Randomisation will be via a bespoke web-based randomisation system hosted at the King's Clinical Trials Unit on a secure server. In total, 220 adult patients with PDR will be randomised 1:1 at the level of the individual using the method of minimisation incorporating a random element. The minimisation factors will be PDR status (treatment naïve vs active retinal NV post PRP), HbA1c (<8%, 8–10%, >10%), diastolic blood pressure (>90 vs ≤90 mm Hg), BCVA (54–69 vs ≥70 letters) and trial site.

Trial interventions

Intervention arm

Aflibercept (Bayer plc, Regeneron, Inc) is approved by the Food and Drug Administration and European Medicines Agency for wet age-related macular degeneration and macular oedema due to central retinal vein occlusion. Aflibercept will be provided by Bayer Healthcare Ltd. in accordance with its marketing authorisation. The Clinical Trials Manufacturing and Supplies Department, Pharmacy Production Department, Royal Free Hospital NHS Foundation Trust, will be responsible for packaging, labelling and Qualified Person (QP) releasing the drug prior to distribution to site. The physical, chemical and pharmaceutical properties, and formulation of aflibercept are provided in the current version of the SPC. The drug will be delivered in exactly the same dose and formulation as notified in the marketing authorisation for wet age-related macular degeneration and macular oedema due to central retinal vein occlusion.

All study eyes randomised to receive aflibercept will receive an intravitreal injection of aflibercept 2 mg/0.05 mL at baseline and at 4 and 8 weeks. Further treatment at week 12 is determined by the degree of regression of NV of disc and elsewhere on clinical examination with adequate visualisation of the entire retina and compared to the seven-field colour photographs or wide-field photography at screening. The patients will be categorised according to treatment response into three groups as shown in table 1: (1) no regression (2) partial regression and (3) total regression.

Table 1

Definition of regression patterns of retinal NV

From week 16, further treatment is determined by both regression and reactivation of NV on clinical examination with adequate visualisation of the entire retina and by comparing the four-field colour photographs or wide-field imaging done in the previous visit. The treatment response will be categorised into four groups: (1) no regression, (2) partial regression, (3) total regression and (4) reactivation as shown in table 1.
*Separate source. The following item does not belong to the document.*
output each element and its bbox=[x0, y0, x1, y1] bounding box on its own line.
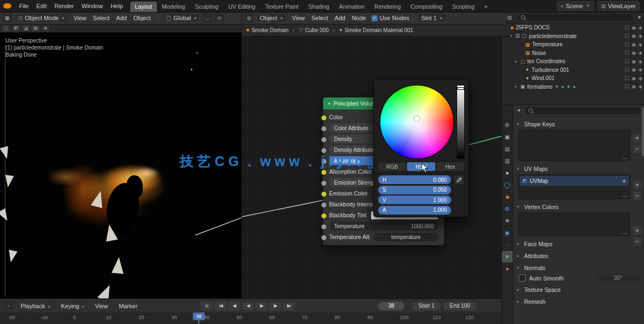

Further fields of colour retinal photographs or fluorescein fundus angiography may be performed at any visit if there is any doubt that a clinical feature represents retinal NV.

Aflibercept treatment may be deferred if an eye experienced an adverse event due to prior intravitreal injection, in cases of total vitreous haemorrhage with no clear view of the fundus, disease progression where risks of an injection outweigh the benefits or if the interval since the last aflibercept injection is <4 weeks.

Comparator arm

PRP therapy, the current standard of care, will be the comparator and will be delivered as per routine clinical practice with emphasis on targeting retinal non-perfusion areas. In brief, treatment-naïve patients requiring PRP treatment will for the first time be initiated on it and completed in fractionated 2 weekly sessions up to and may include up to week 4 and then reviewed at week 12. Participants with persistent active new vessels that have had PRP previously and are randomised to the PRP arm will receive fill-in PRP in 1–2 two weekly sessions. From week 12, all patients in the PRP arm will be assessed for treatment response every 8 weeks and categorised exactly as the aflibercept arm.
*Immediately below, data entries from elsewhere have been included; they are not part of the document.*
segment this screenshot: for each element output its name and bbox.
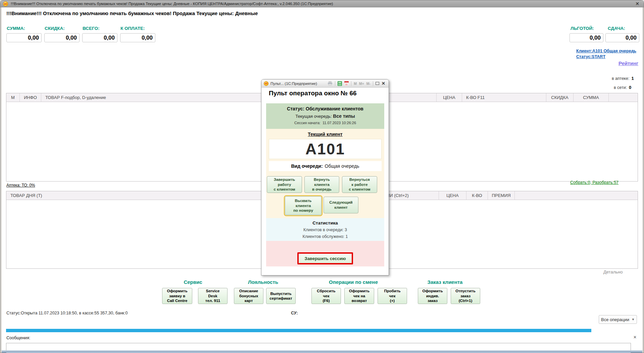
to-pay-field[interactable]: 0,00 [120,33,155,42]
stats-in-queue: Клиентов в очереди: 3 [266,228,384,232]
collect-disassemble-link[interactable]: Собрать:0, Разобрать:57 [570,180,618,185]
chevron-down-icon: ▼ [632,318,635,321]
messages-divider-bar [6,329,591,332]
bonus-cards-button[interactable]: Описание бонусных карт [234,288,263,304]
sum-label: СУММА: [7,26,25,31]
pharmacy-to-link[interactable]: Аптека: ТО: 0% [6,183,35,188]
discount-field[interactable]: 0,00 [44,33,80,42]
all-operations-button[interactable]: Все операции ▼ [599,315,637,324]
details-label: Детально [603,269,623,274]
dialog-titlebar: 1С Пульт... (1С:Предприятие) 31 M M+ M- [261,80,389,88]
col-qty: К-ВО F11 [462,93,546,102]
col-sum: СУММА [574,93,609,102]
to-pay-label: К ОПЛАТЕ: [120,26,145,31]
in-network-label: в сети: [614,85,627,90]
print-icon[interactable] [328,81,333,86]
session-value: 11.07.2023 10:26:26 [323,121,356,125]
dialog-danger-section: Завершить сессию [266,241,384,266]
toolbar-separator [335,81,335,86]
total-label: ВСЕГО: [83,26,99,31]
main-window: 1С !!!Внимание!!! Отключена по умолчанию… [0,0,644,353]
col-m: М [6,93,20,102]
dialog-client-section: Текщий клиент A101 Вид очереди:Общая оче… [266,129,384,218]
finish-client-button[interactable]: Завершить работу с клиентом [267,176,302,193]
messages-label: Сообщения: [6,336,30,340]
resume-client-button[interactable]: Вернуться к работе с клиентом [342,176,377,193]
client-status-link[interactable]: Статус:START [576,54,605,59]
maximize-icon[interactable] [376,82,379,85]
col-price: ЦЕНА [437,93,462,102]
col-day-price: ЦЕНА [439,191,466,200]
change-field[interactable]: 0,00 [605,33,639,42]
dialog-heading: Пульт оператора окно № 66 [269,90,357,97]
dialog-status-box: Статус: Обслуживание клиентов Текущая оч… [266,103,384,129]
col-info: ИНФО [20,93,41,102]
messages-close-icon[interactable]: ✕ [633,335,637,340]
client-number-display: A101 [269,139,382,159]
col-day-filler [515,191,638,200]
group-order-title: Заказ клиента [428,279,463,285]
sum-field[interactable]: 0,00 [6,33,42,42]
issue-certificate-button[interactable]: Выпустить сертификат [266,288,296,304]
memory-button[interactable]: M [354,82,357,86]
return-receipt-button[interactable]: Оформить чек на возврат [344,288,374,304]
toolbar-separator [351,81,351,86]
status-line: Статус: Обслуживание клиентов [266,106,384,111]
window-bottom-edge [2,350,642,353]
return-client-button[interactable]: Вернуть клиента в очередь [304,176,339,193]
operator-dialog: 1С Пульт... (1С:Предприятие) 31 M M+ M- [261,79,389,275]
call-by-number-button[interactable]: Вызвать клиента по номеру [285,196,321,215]
col-discount: СКИДКА [546,93,574,102]
in-pharmacy-label: в аптеке: [612,76,629,81]
col-day-qty: К-ВО [466,191,488,200]
next-client-button[interactable]: Следующий клиент [324,197,358,213]
total-field[interactable]: 0,00 [82,33,117,42]
calendar-icon[interactable]: 31 [344,81,349,86]
session-label: Сессия начата: [294,121,320,125]
discount-label: СКИДКА: [45,26,65,31]
call-centre-button[interactable]: Оформить заявку в Call Centre [162,288,192,304]
memory-plus-button[interactable]: M+ [359,82,364,86]
col-premium: ПРЕМИЯ [488,191,515,200]
queue-kind-value: Общая очередь [325,163,359,169]
dialog-close-icon[interactable]: ✕ [382,81,385,86]
change-label: СДАЧА: [608,26,625,31]
current-client-title: Текщий клиент [266,132,384,137]
window-close-button[interactable]: ✕ [634,1,641,6]
client-queue-link[interactable]: Клиент:A101 Общая очередь [576,49,636,53]
1c-logo-icon: 1С [3,1,8,6]
in-network-value: 0 [629,85,631,90]
in-pharmacy-value: 1 [631,76,634,81]
group-loyalty-title: Лояльность [248,279,278,285]
su-label: СУ: [291,311,298,315]
privilege-field[interactable]: 0,00 [569,33,603,42]
rating-link[interactable]: Рейтинг [618,60,638,66]
service-desk-button[interactable]: Service Desk тел. 911 [198,288,228,304]
stats-title: Статистика [266,220,384,225]
memory-minus-button[interactable]: M- [366,82,370,86]
punch-receipt-button[interactable]: Пробить чек (+) [378,288,407,304]
dialog-title: Пульт... (1С:Предприятие) [270,82,317,86]
queue-label: Текущая очередь: [295,114,332,119]
all-operations-label: Все операции [601,317,629,322]
window-titlebar: 1С !!!Внимание!!! Отключена по умолчанию… [0,0,644,7]
individual-order-button[interactable]: Оформить индив. заказ [418,288,447,304]
toolbar-separator [373,81,373,86]
queue-value: Все типы [333,113,355,119]
svg-text:31: 31 [345,83,348,85]
reset-receipt-button[interactable]: Сбросить чек (F6) [311,288,341,304]
1c-logo-icon: 1С [264,81,268,86]
group-service-title: Сервис [184,279,202,285]
stats-served: Клиентов обслужено: 1 [266,234,384,239]
group-shift-title: Операции по смене [329,279,378,285]
release-order-button[interactable]: Отпустить заказ (Ctrl+1) [451,288,480,304]
privilege-label: ЛЬГОТОЙ: [571,26,594,31]
shift-status-text: Статус:Открыта 11.07.2023 10:18:50, в ка… [6,311,128,315]
dialog-stats-section: Статистика Клиентов в очереди: 3 Клиенто… [266,218,384,241]
queue-kind-label: Вид очереди: [291,163,323,169]
col-filler [609,93,638,102]
window-title: !!!Внимание!!! Отключена по умолчанию пе… [11,2,333,6]
calculator-icon[interactable] [338,81,342,86]
warning-banner: !!!Внимание!!! Отключена по умолчанию пе… [6,10,258,16]
end-session-button[interactable]: Завершить сессию [297,252,353,264]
PRP treatment can be done using any PRP delivery system including indirect PRP. If PRP has to be done as a day case, this should not be recorded as a serious adverse event (SAE) despite hospitalisation. PRP may be deferred if the media are too hazy to perform the procedure. In the ‘no regression category’ in both arms, PRP may be deferred if, in the opinion of the investigator, the eye has had adequate PRP and there is insufficient space for further fill-in PRP.

Figure 2 shows the categorisation and treatment of patients from week 16.

Figure 2

The regression patterns (RP) of the retinal neovascularisation is classified into the following: no regression (NR); total regression (TR); partial regression (PR) and reactivation (RAc) (PRP, panretinal photocoagulation).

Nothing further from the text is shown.